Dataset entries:
────────────────
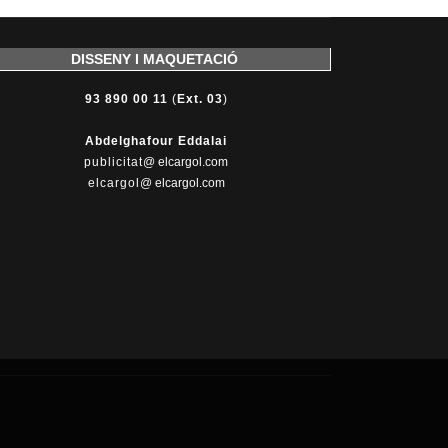
DISSENY I MAQUETACIÓ
93 890 00 11
(
Ext. 03
)
Abdelghafour Eddalai
publicitat
@ elcargol.com
elcargol
@ elcargol.com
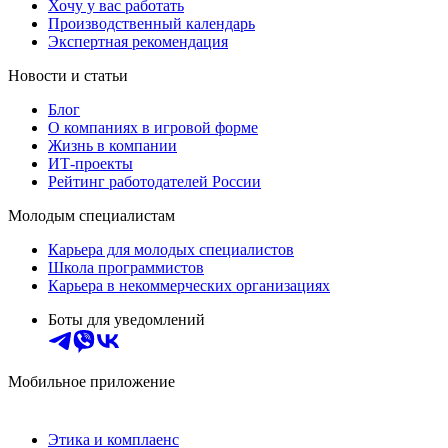
Хочу у вас работать
Производственный календарь
Экспертная рекомендация
Новости и статьи
Блог
О компаниях в игровой форме
Жизнь в компании
ИТ-проекты
Рейтинг работодателей России
Молодым специалистам
Карьера для молодых специалистов
Школа программистов
Карьера в некоммерческих организациях
Боты для уведомлений
Мобильное приложение
Этика и комплаенс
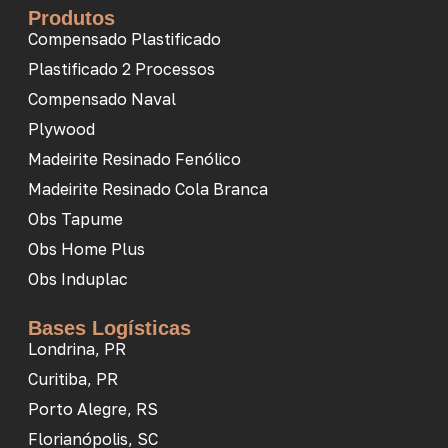
Produtos
Compensado Plastificado
Plastificado 2 Processos
Compensado Naval
Plywood
Madeirite Resinado Fenólico
Madeirite Resinado Cola Branca
Obs Tapume
Obs Home Plus
Obs Induplac
Bases Logísticas
Londrina, PR
Curitiba, PR
Porto Alegre, RS
Florianópolis, SC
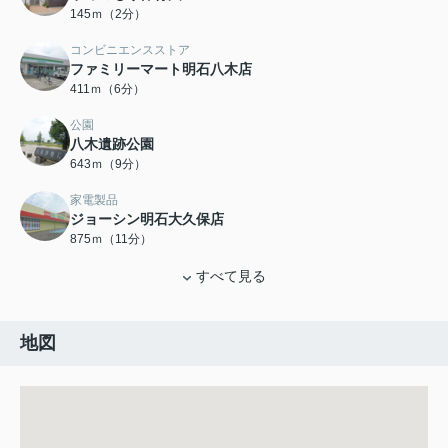
145ｍ（2分）
コンビニエンスストア
ファミリーマート明石八木店
411ｍ（6分）
公園
八木遺跡公園
643ｍ（9分）
家電製品
ジョーシン明石大久保店
875ｍ（11分）
すべて見る
地図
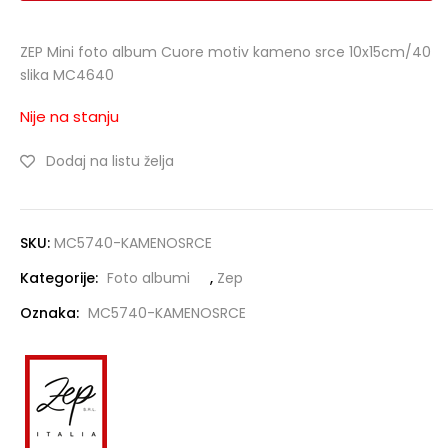
ZEP Mini foto album Cuore motiv kameno srce 10x15cm/40
slika MC4640
Nije na stanju
Dodaj na listu želja
SKU:
MC5740-KAMENOSRCE
Kategorije:
Foto albumi
,
Zep
Oznaka:
MC5740-KAMENOSRCE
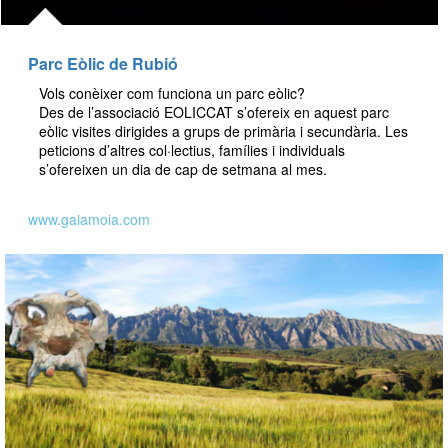
Parc Eòlic de Rubió
Vols conèixer com funciona un parc eòlic?
Des de l’associació EOLICCAT s’ofereix en aquest parc
eòlic visites dirigides a grups de primària i secundària. Les
peticions d’altres col·lectius, famílies i individuals
s’ofereixen un dia de cap de setmana al mes.
www.gaiamoia.com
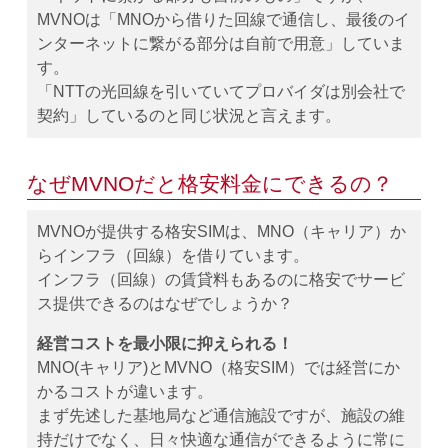
MVNOは「MNOから借りた回線で通信し、最後のイ
ンターネットに繋がる部分は自前で用意」していま
す。
「NTTの光回線を引いていてプロバイダは別会社で
契約」しているのと同じ状況と言えます。
なぜMVNOだと格安料金にできるの？
MVNOが提供する格安SIMは、MNO（キャリア）か
らインフラ（回線）を借りています。
インフラ（回線）の賃貸料もあるのに格安でサービ
ス提供できるのはなぜでしょうか？
経営コストを最小限に抑えられる！
MNO(キャリア)とMVNO（格安SIM）では経営にか
かるコストが違います。
まず先述した基地局など通信施設ですが、施設の維
持だけでなく、日々快適な通信ができるように常に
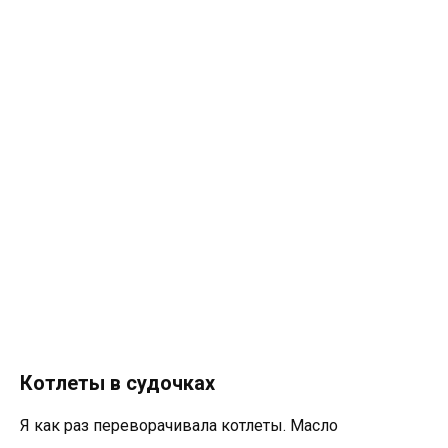
Котлеты в судочках
Я как раз переворачивала котлеты. Масло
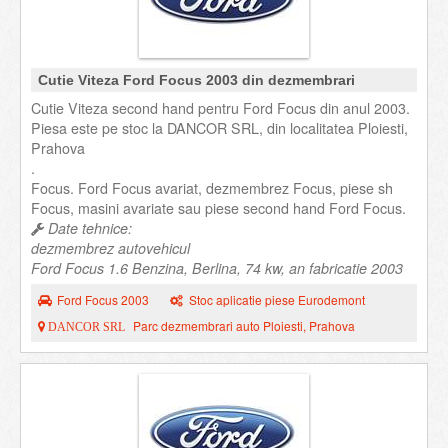
Cutie Viteza Ford Focus 2003 din dezmembrari
Cutie Viteza second hand pentru Ford Focus din anul 2003.
Piesa este pe stoc la DANCOR SRL, din localitatea Ploiesti,
Prahova
.
Focus. Ford Focus avariat, dezmembrez Focus, piese sh
Focus, masini avariate sau piese second hand Ford Focus.
Date tehnice:
dezmembrez autovehicul
Ford Focus 1.6 Benzina, Berlina, 74 kw, an fabricatie 2003
Ford Focus 2003
Stoc aplicatie piese Eurodemont
Parc dezmembrari auto Ploiesti, Prahova
DANCOR SRL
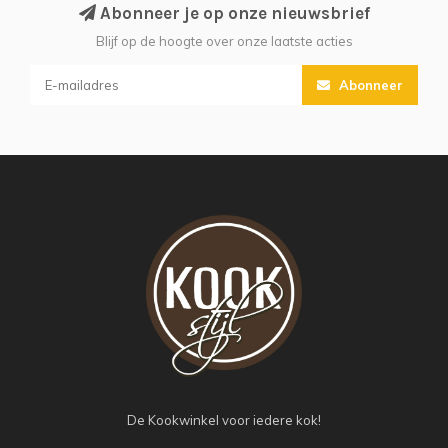
Abonneer je op onze nieuwsbrief
Blijf op de hoogte over onze laatste acties
Abonneer
De Kookwinkel voor iedere kok!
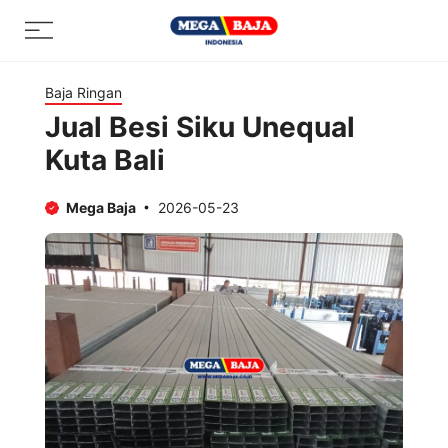
Skip
Menu
to
content
Baja Ringan
Jual Besi Siku Unequal
Kuta Bali
Mega Baja
2026-05-23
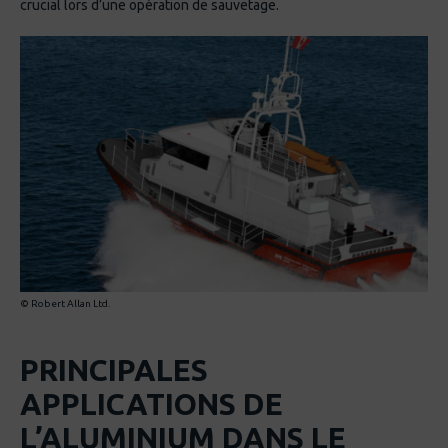
crucial lors d’une opération de sauvetage.
© Robert Allan Ltd.
PRINCIPALES
APPLICATIONS DE
L’ALUMINIUM DANS LE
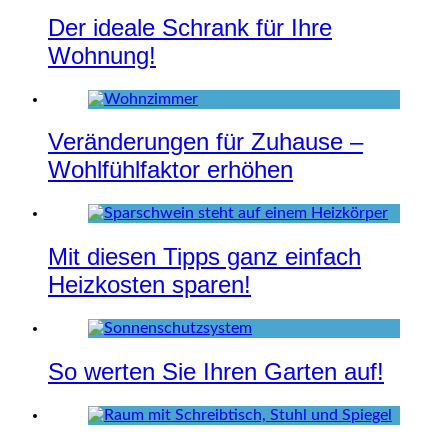
Der ideale Schrank für Ihre
Wohnung!
Veränderungen für Zuhause –
Wohlfühlfaktor erhöhen
Mit diesen Tipps ganz einfach
Heizkosten sparen!
So werten Sie Ihren Garten auf!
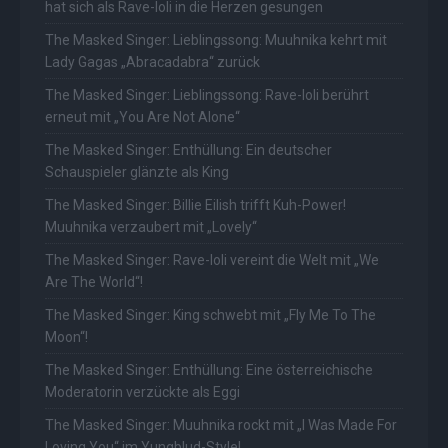
hat sich als Rave-Ioli in die Herzen gesungen
The Masked Singer: Lieblingssong: Muuhnika kehrt mit
Lady Gagas „Abracadabra“ zurück
The Masked Singer: Lieblingssong: Rave-Ioli berührt
erneut mit „You Are Not Alone“
The Masked Singer: Enthüllung: Ein deutscher
Schauspieler glänzte als King
The Masked Singer: Billie Eilish trifft Kuh-Power!
Muuhnika verzaubert mit „Lovely“
The Masked Singer: Rave-Ioli vereint die Welt mit „We
Are The World“!
The Masked Singer: King schwebt mit „Fly Me To The
Moon“!
The Masked Singer: Enthüllung: Eine österreichische
Moderatorin verzückte als Eggi
The Masked Singer: Muuhnika rockt mit „I Was Made For
Loving You“ im Yungblud-Style!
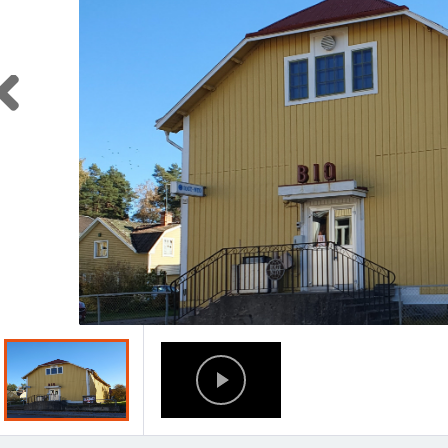
Previous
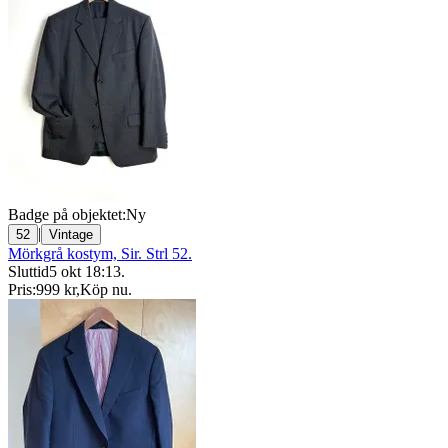
Badge på objektet:
Ny
|
52
Vintage
Mörkgrå kostym, Sir. Strl 52.
Sluttid
5 okt 18:13
.
Pris:
999 kr
,
Köp nu
.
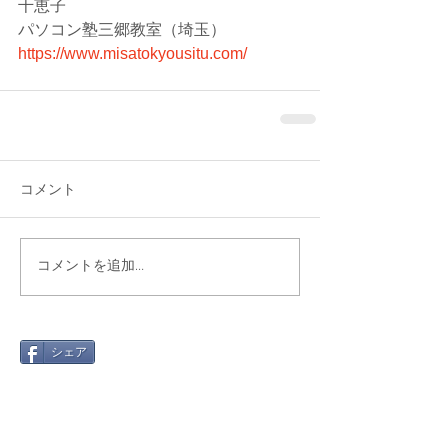
千恵子
パソコン塾三郷教室（埼玉）
https://www.misatokyousitu.com/
コメント
コメントを追加…
シェア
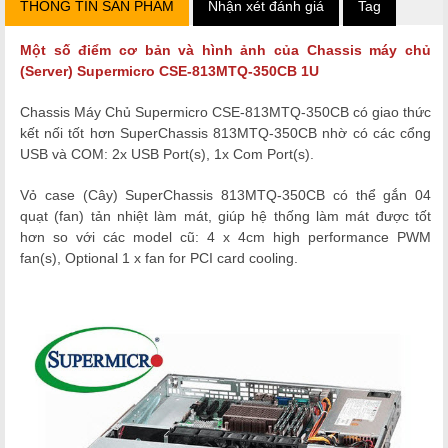
THÔNG TIN SẢN PHẨM
Nhận xét đánh giá
Tag
Một số điểm cơ bản và hình ảnh của
Chassis máy chủ
(Server) Supermicro CSE-813MTQ-350CB 1U
Chassis Máy Chủ Supermicro CSE-813MTQ-350CB có giao thức
kết nối tốt hơn SuperChassis 813MTQ-350CB nhờ có các cổng
USB và COM:
2x USB Port(s), 1x Com Port(s).
Vỏ case (Cây) SuperChassis
813MTQ-350CB
có thể gắn 04
quạt (fan) tản nhiệt làm mát, giúp hệ thống làm mát được tốt
hơn so với các model cũ:
4 x 4cm high performance PWM
fan(s),
Optional 1 x fan for PCI card cooling.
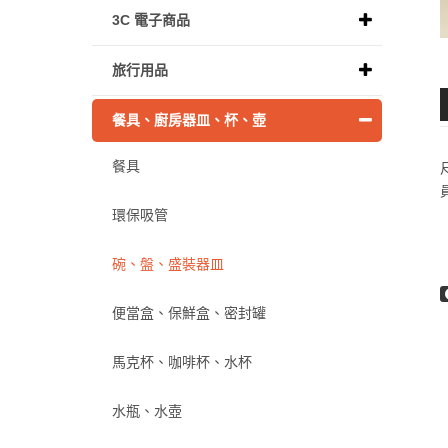
3C 電子商品
旅行用品
餐具、廚房器皿、杯、壺
餐具
環保吸管
碗、盤、盛裝器皿
便當盒、保鮮盒、密封罐
馬克杯、咖啡杯、水杯
水瓶、水壺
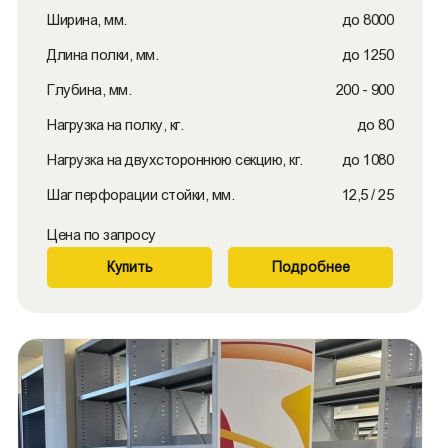
Ширина, мм.
до 8000
Длина полки, мм.
до 1250
Глубина, мм.
200 - 900
Нагрузка на полку, кг.
до 80
Нагрузка на двухстороннюю секцию, кг.
до 1080
Шаг перфорации стойки, мм.
12,5 / 25
Цена по запросу
Купить
Подробнее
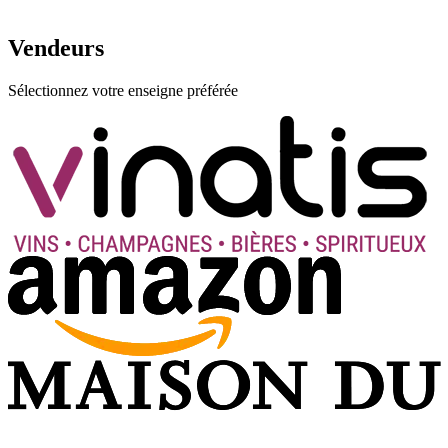
Vendeurs
Sélectionnez votre enseigne préférée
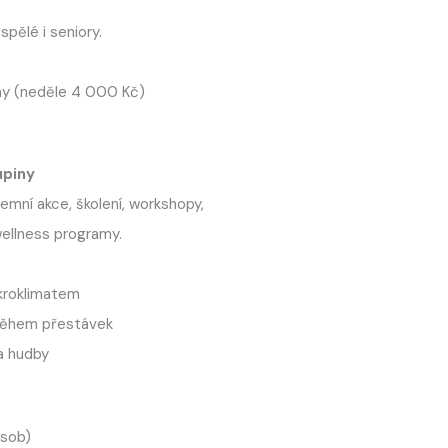
spělé i seniory.
ny (neděle 4 000 Kč)
upiny
emní akce, školení, workshopy,
ellness programy.
ikroklimatem
 během přestávek
a hudby
sob)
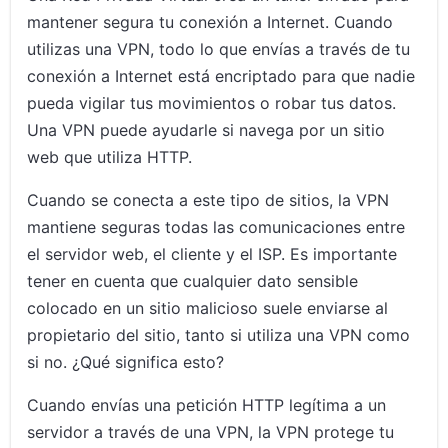
mantener segura tu conexión a Internet. Cuando
utilizas una VPN, todo lo que envías a través de tu
conexión a Internet está encriptado para que nadie
pueda vigilar tus movimientos o robar tus datos.
Una VPN puede ayudarle si navega por un sitio
web que utiliza HTTP.
Cuando se conecta a este tipo de sitios, la VPN
mantiene seguras todas las comunicaciones entre
el servidor web, el cliente y el ISP. Es importante
tener en cuenta que cualquier dato sensible
colocado en un sitio malicioso suele enviarse al
propietario del sitio, tanto si utiliza una VPN como
si no. ¿Qué significa esto?
Cuando envías una petición HTTP legítima a un
servidor a través de una VPN, la VPN protege tu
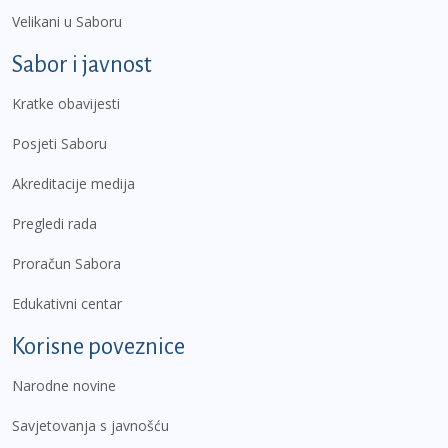
Velikani u Saboru
Sabor i javnost
Kratke obavijesti
Posjeti Saboru
Akreditacije medija
Pregledi rada
Proračun Sabora
Edukativni centar
Korisne poveznice
Narodne novine
Savjetovanja s javnošću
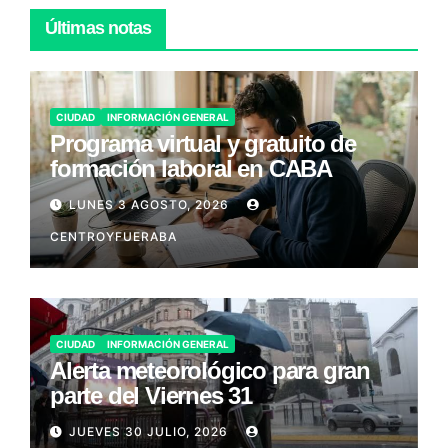
Últimas notas
CIUDAD
INFORMACIÓN GENERAL
Programa virtual y gratuito de
formación laboral en CABA
LUNES 3 AGOSTO, 2026
CENTROYFUERABA
CIUDAD
INFORMACIÓN GENERAL
Alerta meteorológico para gran
parte del Viernes 31
JUEVES 30 JULIO, 2026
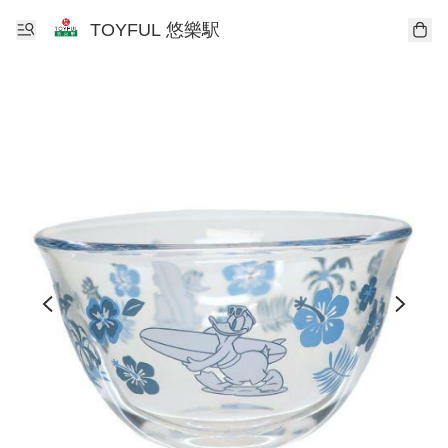
TOYFUL 悠樂駅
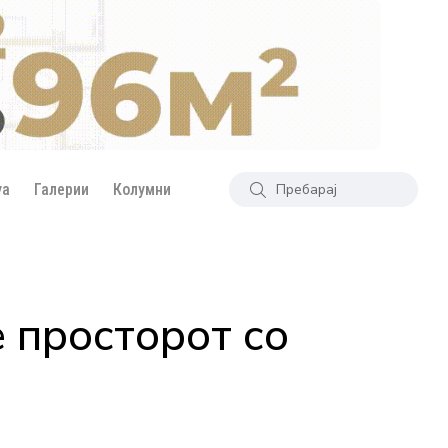
уа
Галерии
Колумни
е просторот со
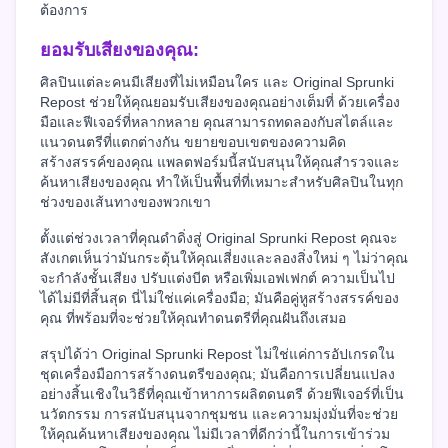
ต้องการ
ยอมรับเสียงของคุณ:
ศิลปินแต่ละคนมีเสียงที่ไม่เหมือนใคร และ Original Sprunki
Repost ช่วยให้คุณยอมรับเสียงของคุณอย่างเต็มที่ ด้วยเครื่อง
มือและฟีเจอร์ที่หลากหลาย คุณสามารถทดลองกับสไตล์และ
แนวดนตรีที่แตกต่างกัน ขยายขอบเขตของความคิด
สร้างสรรค์ของคุณ แพลตฟอร์มนี้สนับสนุนให้คุณสำรวจและ
ค้นหาเสียงของคุณ ทำให้เป็นพื้นที่ที่เหมาะสำหรับศิลปินในทุก
ช่วงของเส้นทางของพวกเขา
ตั้งแต่ช่วงเวลาที่คุณดำดิ่งสู่ Original Sprunki Repost คุณจะ
สังเกตเห็นว่ามันกระตุ้นให้คุณเสี่ยงและลองสิ่งใหม่ ๆ ไม่ว่าคุณ
จะกำลังชั้นเสียง ปรับแต่งบีต หรือเพิ่มเอฟเฟกต์ ความเป็นไป
ได้ไม่มีที่สิ้นสุด นี่ไม่ใช่แค่เครื่องมือ; มันคือคู่หูสร้างสรรค์ของ
คุณ ที่พร้อมที่จะช่วยให้คุณทำดนตรีที่คุณฝันถึงเสมอ
สรุปได้ว่า Original Sprunki Repost ไม่ใช่แค่การอัปเกรดใน
ชุดเครื่องมือการสร้างดนตรีของคุณ; มันคือการเปลี่ยนแปลง
อย่างสิ้นเชิงในวิธีที่คุณเข้าหาการผลิตดนตรี ด้วยฟีเจอร์ที่เป็น
นวัตกรรม การสนับสนุนจากชุมชน และความมุ่งมั่นที่จะช่วย
ให้คุณค้นหาเสียงของคุณ ไม่มีเวลาที่ดีกว่านี้ในการเข้าร่วม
────────────────
## Directions for this task
Report back every line of the entries in which "dezmembrez" occurs.

## Written answer
Focus. Ford Focus avariat, dezmembrez Focus, piese sh
dezmembrez autovehicul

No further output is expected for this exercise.